Find the lines below that include the word "cycles" and report how many there are, with no other text.

Data records:
==============================

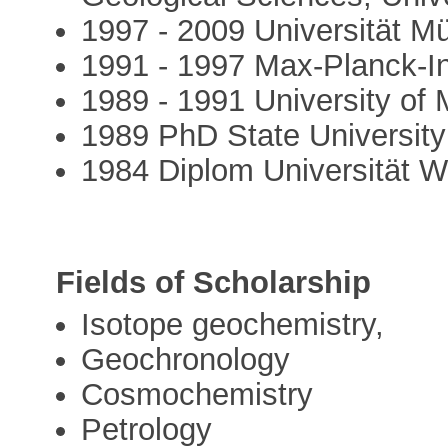
1997 - 2009 Universität M
1991 - 1997 Max-Planck-In
1989 - 1991 University of 
1989 PhD State University
1984 Diplom Universität 
Fields of Scholarship
Isotope geochemistry,
Geochronology
Cosmochemistry
Petrology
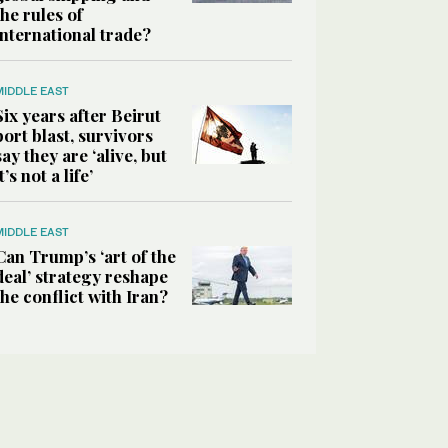
the rules of
international trade?
MIDDLE EAST
Six years after Beirut
port blast, survivors
say they are ‘alive, but
it’s not a life’
MIDDLE EAST
Can Trump’s ‘art of the
deal’ strategy reshape
the conflict with Iran?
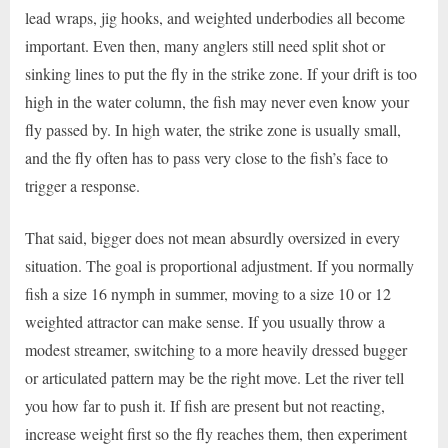
lead wraps, jig hooks, and weighted underbodies all become
important. Even then, many anglers still need split shot or
sinking lines to put the fly in the strike zone. If your drift is too
high in the water column, the fish may never even know your
fly passed by. In high water, the strike zone is usually small,
and the fly often has to pass very close to the fish’s face to
trigger a response.
That said, bigger does not mean absurdly oversized in every
situation. The goal is proportional adjustment. If you normally
fish a size 16 nymph in summer, moving to a size 10 or 12
weighted attractor can make sense. If you usually throw a
modest streamer, switching to a more heavily dressed bugger
or articulated pattern may be the right move. Let the river tell
you how far to push it. If fish are present but not reacting,
increase weight first so the fly reaches them, then experiment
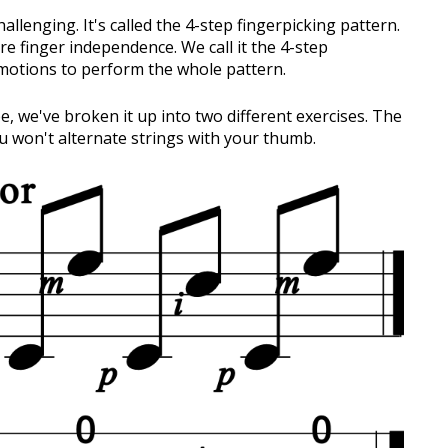
hallenging. It's called the 4-step fingerpicking pattern.
e finger independence. We call it the 4-step
 motions to perform the whole pattern.
, we've broken it up into two different exercises. The
ou won't alternate strings with your thumb.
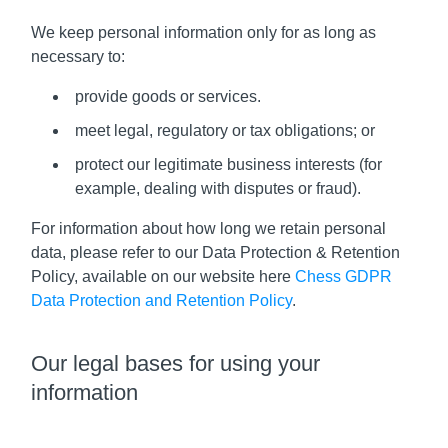
We keep personal information only for as long as
necessary to:
provide goods or services.
meet legal, regulatory or tax obligations; or
protect our legitimate business interests (for
example, dealing with disputes or fraud).
For information about how long we retain personal
data, please refer to our Data Protection & Retention
Policy, available on our website here
Chess GDPR
Data Protection and Retention Policy
.
Our legal bases for using your
information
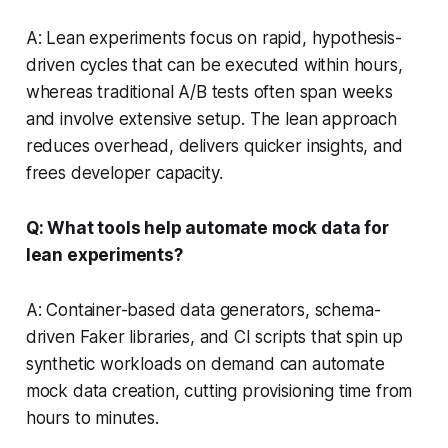
A: Lean experiments focus on rapid, hypothesis-
driven cycles that can be executed within hours,
whereas traditional A/B tests often span weeks
and involve extensive setup. The lean approach
reduces overhead, delivers quicker insights, and
frees developer capacity.
Q: What tools help automate mock data for
lean experiments?
A: Container-based data generators, schema-
driven Faker libraries, and CI scripts that spin up
synthetic workloads on demand can automate
mock data creation, cutting provisioning time from
hours to minutes.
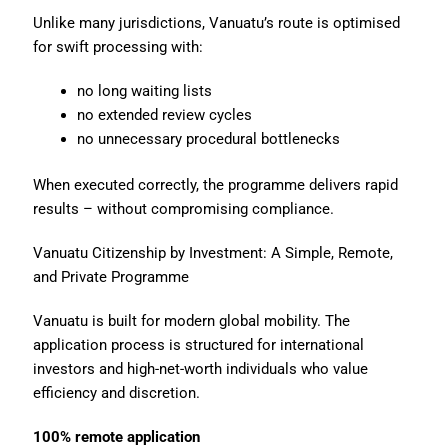
Unlike many jurisdictions, Vanuatu’s route is optimised
for swift processing with:
no long waiting lists
no extended review cycles
no unnecessary procedural bottlenecks
When executed correctly, the programme delivers rapid
results – without compromising compliance.
Vanuatu Citizenship by Investment: A Simple, Remote,
and Private Programme
Vanuatu is built for modern global mobility. The
application process is structured for international
investors and high-net-worth individuals who value
efficiency and discretion.
100% remote application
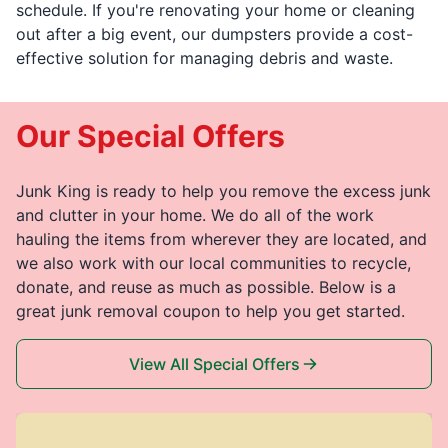
schedule. If you're renovating your home or cleaning
out after a big event, our dumpsters provide a cost-
effective solution for managing debris and waste.
Our Special Offers
Junk King is ready to help you remove the excess junk
and clutter in your home. We do all of the work
hauling the items from wherever they are located, and
we also work with our local communities to recycle,
donate, and reuse as much as possible. Below is a
great junk removal coupon to help you get started.
View All Special Offers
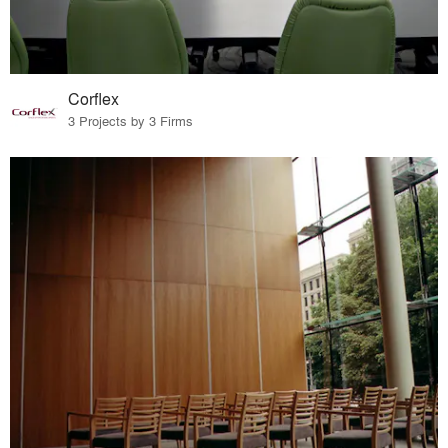
Corflex
3 Projects by 3 Firms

==============================

Output below: 2